Stored data entries

********************

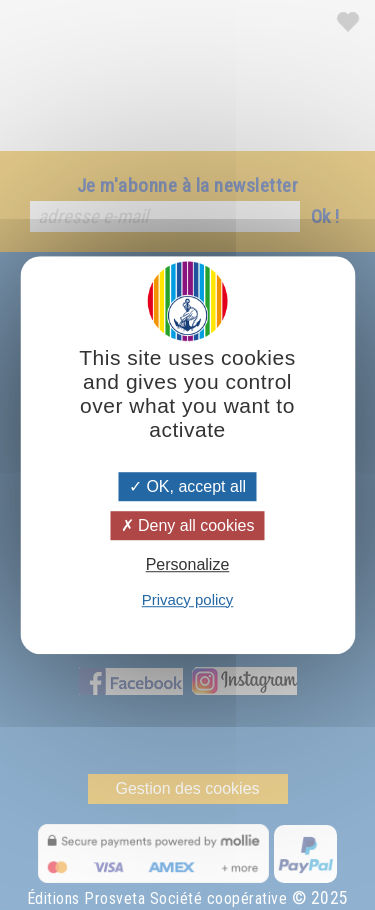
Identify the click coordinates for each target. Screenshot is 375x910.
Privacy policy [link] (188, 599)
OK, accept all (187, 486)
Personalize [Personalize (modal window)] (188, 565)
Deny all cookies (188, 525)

********************

Problem to solve
Restate each of the entries above word for word and skip every image.

Answer space
Identify the click coordinates for each target. Screenshot is 375x910.
Privacy policy [link] (188, 599)
OK, accept all (187, 486)
Personalize [Personalize (modal window)] (188, 565)
Deny all cookies (188, 525)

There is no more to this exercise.